Both data science and financial technologies are incredibly complex practices, but it is not always obvious how the two are linked. In fact, the fintech industry would not be nearly as complex and as personalized as it is today without data science and the practice of machine learning, AI, and the development of algorithms.
A resource like Cane Bay Partners can be invaluable when trying to grasp concepts like machine learning, data science and the history of fintech. That said, here is a brief overview of several ways in which fintech is enriched and impacted by data science.
1. Aids In the Development of Personalized Products
One of the reasons people in their 20’s and 30’s are so drawn to fintech is the ability for their chosen products to be personalized. For instance, millennials and their younger counterparts are moving away from using traditional banking services in favor of mobile banking apps like Chime or Dave. Those apps,
though not full-fledged banking institutions themselves, offer more flexibility with regards to day to day financial planning as well as personalized options for each customer.
Chime offers to cover overdrawn accounts up to a certain amount of money depending on how much cash a customer has in their spending accounts, for example. If a customer only has a few hundred dollars in the account, the algorithm offers them only about 20 to 30 dollars of backup on overdrafts. If they regularly deposit thousands of dollars into their spending accounts, however, the overdraft backup might increase to well over a hundred dollars. All of this is controlled by artificial intelligence with very little human oversight.

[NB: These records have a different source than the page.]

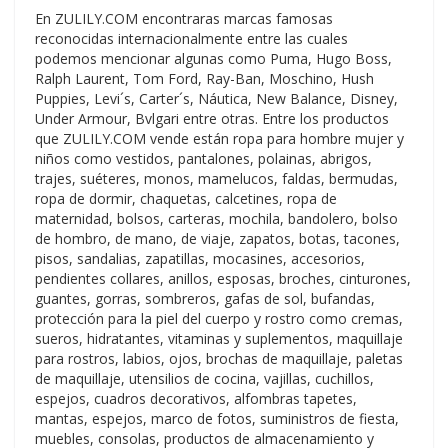
En ZULILY.COM encontraras marcas famosas
reconocidas internacionalmente entre las cuales
podemos mencionar algunas como Puma, Hugo Boss,
Ralph Laurent, Tom Ford, Ray-Ban, Moschino, Hush
Puppies, Levi´s, Carter´s, Náutica, New Balance, Disney,
Under Armour, Bvlgari entre otras. Entre los productos
que ZULILY.COM vende están ropa para hombre mujer y
niños como vestidos, pantalones, polainas, abrigos,
trajes, suéteres, monos, mamelucos, faldas, bermudas,
ropa de dormir, chaquetas, calcetines, ropa de
maternidad, bolsos, carteras, mochila, bandolero, bolso
de hombro, de mano, de viaje, zapatos, botas, tacones,
pisos, sandalias, zapatillas, mocasines, accesorios,
pendientes collares, anillos, esposas, broches, cinturones,
guantes, gorras, sombreros, gafas de sol, bufandas,
protección para la piel del cuerpo y rostro como cremas,
sueros, hidratantes, vitaminas y suplementos, maquillaje
para rostros, labios, ojos, brochas de maquillaje, paletas
de maquillaje, utensilios de cocina, vajillas, cuchillos,
espejos, cuadros decorativos, alfombras tapetes,
mantas, espejos, marco de fotos, suministros de fiesta,
muebles, consolas, productos de almacenamiento y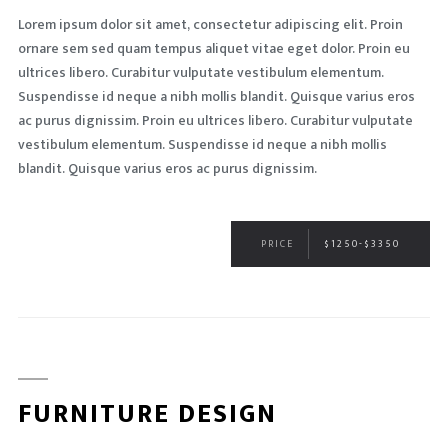
Lorem ipsum dolor sit amet, consectetur adipiscing elit. Proin
ornare sem sed quam tempus aliquet vitae eget dolor. Proin eu
ultrices libero. Curabitur vulputate vestibulum elementum.
Suspendisse id neque a nibh mollis blandit. Quisque varius eros
ac purus dignissim. Proin eu ultrices libero. Curabitur vulputate
vestibulum elementum. Suspendisse id neque a nibh mollis
blandit. Quisque varius eros ac purus dignissim.
PRICE
$1250-$3350
FURNITURE DESIGN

2. Aids In Market Research
AI and machine learning help fintech companies understand exactly what their customers want. In addition to building apps that cater to multiple customer subsets at once, these companies develop algorithms and automated data collection in order to learn exactly what each kind of customer wants.

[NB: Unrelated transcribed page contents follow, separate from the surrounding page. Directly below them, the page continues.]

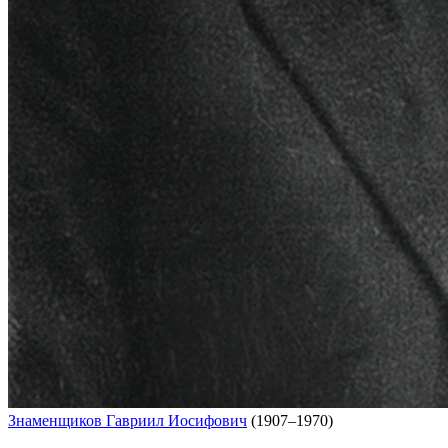
Знаменщиков Гавриил Иосифович
(1907–1970)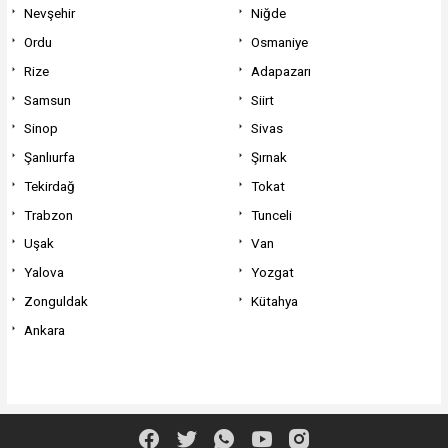
Nevşehir
Niğde
Ordu
Osmaniye
Rize
Adapazarı
Samsun
Siirt
Sinop
Sivas
Şanlıurfa
Şırnak
Tekirdağ
Tokat
Trabzon
Tunceli
Uşak
Van
Yalova
Yozgat
Zonguldak
Kütahya
Ankara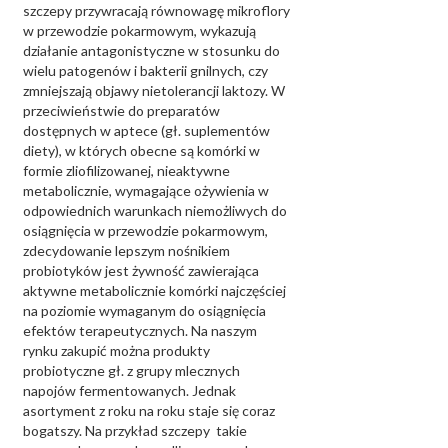
szczepy przywracają równowagę mikroflory
w przewodzie pokarmowym, wykazują
działanie antagonistyczne w stosunku do
wielu patogenów i bakterii gnilnych, czy
zmniejszają objawy nietolerancji laktozy. W
przeciwieństwie do preparatów
dostępnych w aptece (gł. suplementów
diety), w których obecne są komórki w
formie zliofilizowanej, nieaktywne
metabolicznie, wymagające ożywienia w
odpowiednich warunkach niemożliwych do
osiągnięcia w przewodzie pokarmowym,
zdecydowanie lepszym nośnikiem
probiotyków jest żywność zawierająca
aktywne metabolicznie komórki najczęściej
na poziomie wymaganym do osiągnięcia
efektów terapeutycznych. Na naszym
rynku zakupić można produkty
probiotyczne gł. z grupy mlecznych
napojów fermentowanych. Jednak
asortyment z roku na roku staje się coraz
bogatszy. Na przykład szczepy takie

These data collection patterns are built into the apps. They collect data via automated surveys and other customer experience feedback. The apps also have built-in monitors that relay information about which features of the app are being used the most, as well as the demographic of each customer. The demographics and other customer data are then linked to their actions through automated machine learning, and they are presented to their developers in datasheets and reports that are easy to track and use for future app development.

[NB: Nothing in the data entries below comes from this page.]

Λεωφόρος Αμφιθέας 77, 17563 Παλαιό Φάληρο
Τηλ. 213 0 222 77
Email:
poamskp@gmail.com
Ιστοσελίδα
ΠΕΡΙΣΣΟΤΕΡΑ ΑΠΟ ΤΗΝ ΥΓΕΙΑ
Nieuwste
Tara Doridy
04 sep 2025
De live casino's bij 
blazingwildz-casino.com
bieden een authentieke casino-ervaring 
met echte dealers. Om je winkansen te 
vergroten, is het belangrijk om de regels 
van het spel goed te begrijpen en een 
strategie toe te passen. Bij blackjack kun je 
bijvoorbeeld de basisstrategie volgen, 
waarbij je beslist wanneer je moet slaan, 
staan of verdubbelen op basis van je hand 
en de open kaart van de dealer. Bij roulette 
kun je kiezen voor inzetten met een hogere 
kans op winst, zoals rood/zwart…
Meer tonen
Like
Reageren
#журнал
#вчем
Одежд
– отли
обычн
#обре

3. Aids In Fraud Detection
Perhaps one of the most important ways in which data science plays a role in fintech is in terms of fraud detection. Credit score tracking services as well as cash flow apps all rely on automated fraud detection services. These fraud monitoring systems are easily built into their respective apps, offering useful data to customers and service providers alike. They help keep the customers safe while teaching fintech service providers what types of security they need to implement into their apps in order to provide maximum safety.
Simply put, the financial technology sector would not be as useful or as complex as it is today if it weren’t for data science. Automated systems collect useful data, implement customer satisfaction, and alert users and developers to security breaches almost as soon as they happen. Without data science, fintech would be unusable and unattractive to the throngs of customers that use its various iterations today.